*** DATASET ENTRIES Section Begins ***

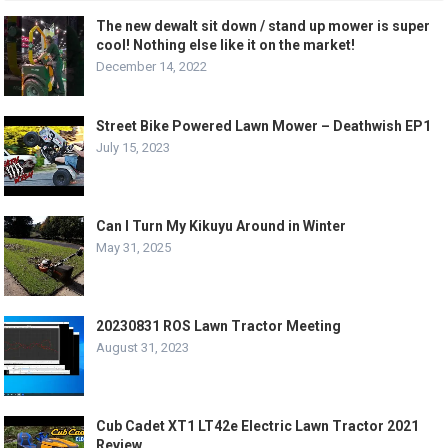
The new dewalt sit down / stand up mower is super
cool! Nothing else like it on the market!
December 14, 2022
Street Bike Powered Lawn Mower – Deathwish EP1
July 15, 2023
Can I Turn My Kikuyu Around in Winter
May 31, 2025
20230831 ROS Lawn Tractor Meeting
August 31, 2023
Cub Cadet XT1 LT42e Electric Lawn Tractor 2021
Review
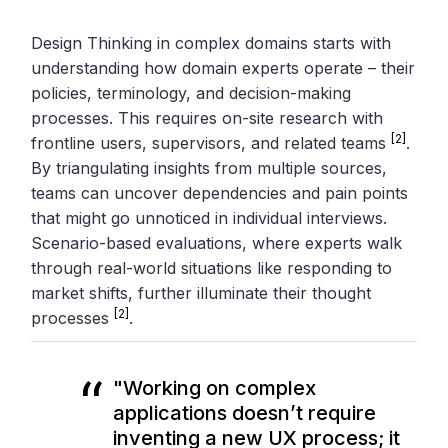
Design Thinking in complex domains starts with
understanding how domain experts operate – their
policies, terminology, and decision-making
processes. This requires on-site research with
[2]
frontline users, supervisors, and related teams
.
By triangulating insights from multiple sources,
teams can uncover dependencies and pain points
that might go unnoticed in individual interviews.
Scenario-based evaluations, where experts walk
through real-world situations like responding to
market shifts, further illuminate their thought
[2]
processes
.
"Working on complex
applications doesn’t require
inventing a new UX process; it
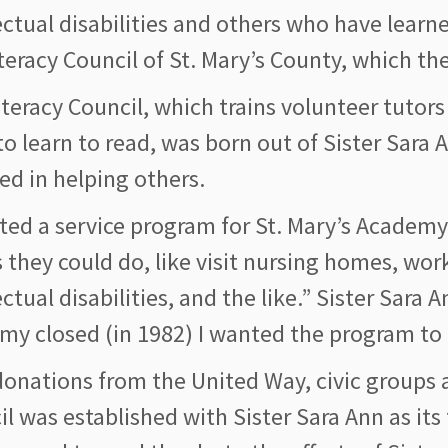
ectual disabilities and others who have learne
teracy Council of St. Mary’s County, which t
iteracy Council, which trains volunteer tuto
o learn to read, was born out of Sister Sara 
ed in helping others.
rted a service program for St. Mary’s Academy 
 they could do, like visit nursing homes, wo
ectual disabilities, and the like.” Sister Sar
my closed (in 1982) I wanted the program to 
onations from the United Way, civic groups a
l was established with Sister Sara Ann as its 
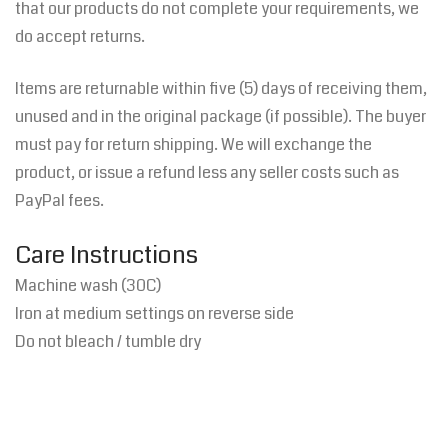
that our products do not complete your requirements, we
do accept returns.
Items are returnable within five (5) days of receiving them,
unused and in the original package (if possible). The buyer
must pay for return shipping. We will exchange the
product, or issue a refund less any seller costs such as
PayPal fees.
Care Instructions
Machine wash (30C)
Iron at medium settings on reverse side
Do not bleach / t
umble dry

*** DATASET ENTRIES Section Ends ***

Each entry above should be written out again exactly, without its pictures.

The new dewalt sit down / stand up mower is super
cool! Nothing else like it on the market!
December 14, 2022
Street Bike Powered Lawn Mower – Deathwish EP1
July 15, 2023
Can I Turn My Kikuyu Around in Winter
May 31, 2025
20230831 ROS Lawn Tractor Meeting
August 31, 2023
Cub Cadet XT1 LT42e Electric Lawn Tractor 2021
Review
Design Thinking in complex domains starts with
understanding how domain experts operate – their
policies, terminology, and decision-making
processes. This requires on-site research with
[2]
frontline users, supervisors, and related teams
.
By triangulating insights from multiple sources,
teams can uncover dependencies and pain points
that might go unnoticed in individual interviews.
Scenario-based evaluations, where experts walk
through real-world situations like responding to
market shifts, further illuminate their thought
[2]
processes
.
"Working on complex
applications doesn’t require
inventing a new UX process; it
ectual disabilities and others who have learne
teracy Council of St. Mary’s County, which t
iteracy Council, which trains volunteer tuto
o learn to read, was born out of Sister Sara 
ed in helping others.
rted a service program for St. Mary’s Academy 
 they could do, like visit nursing homes, wo
ectual disabilities, and the like.” Sister Sar
my closed (in 1982) I wanted the program to 
onations from the United Way, civic groups a
l was established with Sister Sara Ann as its 
that our products do not complete your requirements, we
do accept returns.
Items are returnable within five (5) days of receiving them,
unused and in the original package (if possible). The buyer
must pay for return shipping. We will exchange the
product, or issue a refund less any seller costs such as
PayPal fees.
Care Instructions
Machine wash (30C)
Iron at medium settings on reverse side
Do not bleach / t
umble dry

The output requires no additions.